As Gates and Furdon see it, those patients sacrificed their lives for HIV and AIDS treatment research that paved the way for the much more effective treatments that exist today.
“A lot of the medical advancements we have today are because of the queer community in the 80s responding to HIV and AIDS through groups like Act Up,” Gates said.
These groups advocated for governmental policy changes that sped up access to newly developed drug treatments. The approval process for new medications required years of testing, and at the time, many people with HIV and AIDS didn’t have years to wait.
“And so when something like Covid-19 happens in America, the swiftness with which we obtained a vaccine wouldn't have happened if it weren't for the thousands of people who died of HIV and AIDS in the ’80s and ’90s,” Gates said.
After years of the AIDS Support Group helping people deal with the impacts of HIV and AIDS, along came another public health crisis: the opioid epidemic. And when it came, the AIDS Support Group was ready.
In 1995, the AIDS Support Group started the first two syringe exchange programs in Massachusetts. Throughout the 2000s, helping those impacted by the opioid crisis became a bigger part of the organization’s work.
To Gates and Furdon, the opioid crisis looks a lot like the AIDS crisis. Both are widespread public health issues worsened by stigma—gay men faced mounting discrimination during the AIDS epidemic, as do drug users currently. And the government was slow to address both of these crises, Gates said.
“When I listen to our team that works with people dealing with overdoses, and how much they're dealing with this on a regular basis—of people dying—that to me is coming back really full circle,” Furdon said. “I think, ‘Oh my God, they're doing this again. This is just happening again.’”
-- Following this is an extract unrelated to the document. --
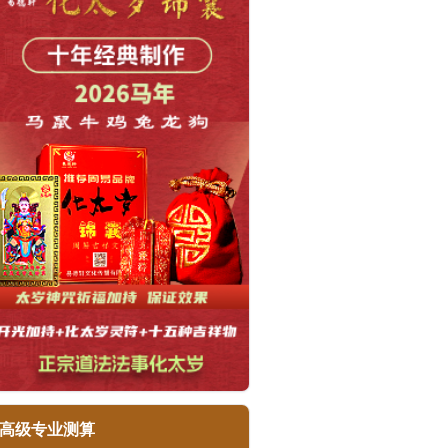
高级专业测算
The AIDS Support Group quilt panel was displayed almost every year from the mid-1990s into the early 2000s. The last time it was displayed in town was in 2014.
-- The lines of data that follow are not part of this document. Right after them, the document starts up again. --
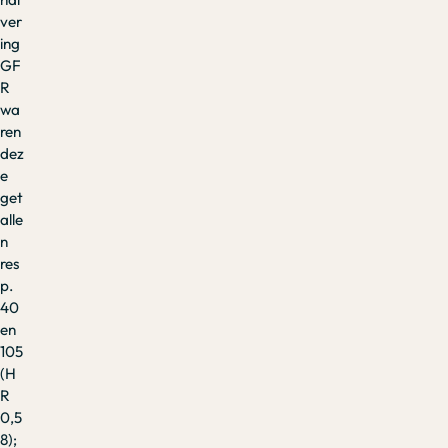
ver
ing
GF
R
wa
ren
dez
e
get
alle
n
res
p.
40
en
105
(H
R
0,5
8);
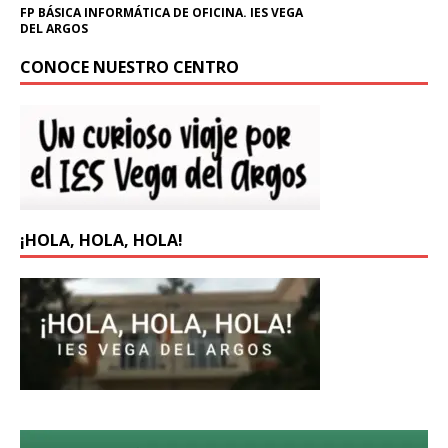
FP BÁSICA INFORMÁTICA DE OFICINA. IES VEGA
DEL ARGOS
CONOCE NUESTRO CENTRO
¡HOLA, HOLA, HOLA!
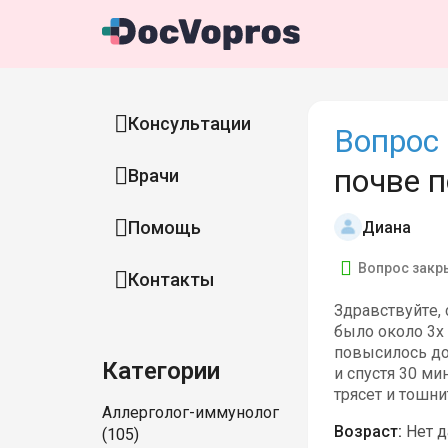
Консультации
Вопрос 
почве 
Врачи
Помощь
Диана
Вопрос закр
Контакты
Здравствуйте, 
было около 3х 
повысилось до
Категории
и спустя 30 ми
трясет и тошни
Аллерголог-иммунолог
Возраст:
Нет 
(105)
All 50,000 or so of the National AIDS Quilt panels are overseen by a nonprofit called the National AIDS Memorial. Organizations like the AIDS Support Group that want to display quilt panels must pay a fee, and in recent years the group has not had enough funding, Gates said.
“A lot of people look at us, see our size, see the impact we make in communities, and assume we must get a ton of funding,” Gates said. “We are grossly underfunded and have to make painful decisions every day, and the decisions we make are always informed by how to help the most people as possible.”
But this year, there was enough money to bring the quilt back. It has been hanging at the AIDS Support Group headquarters since the beginning of the summer, where it will remain through World AIDS Day on December 1. At that time, the AIDS Support Group will bring out three more quilt panels to display.
At 54 tons, the National AIDS Quilt has grown far too large to be displayed in its entirety. A searchable, digitized version of the quilt can be viewed on the National AIDS Memorial website.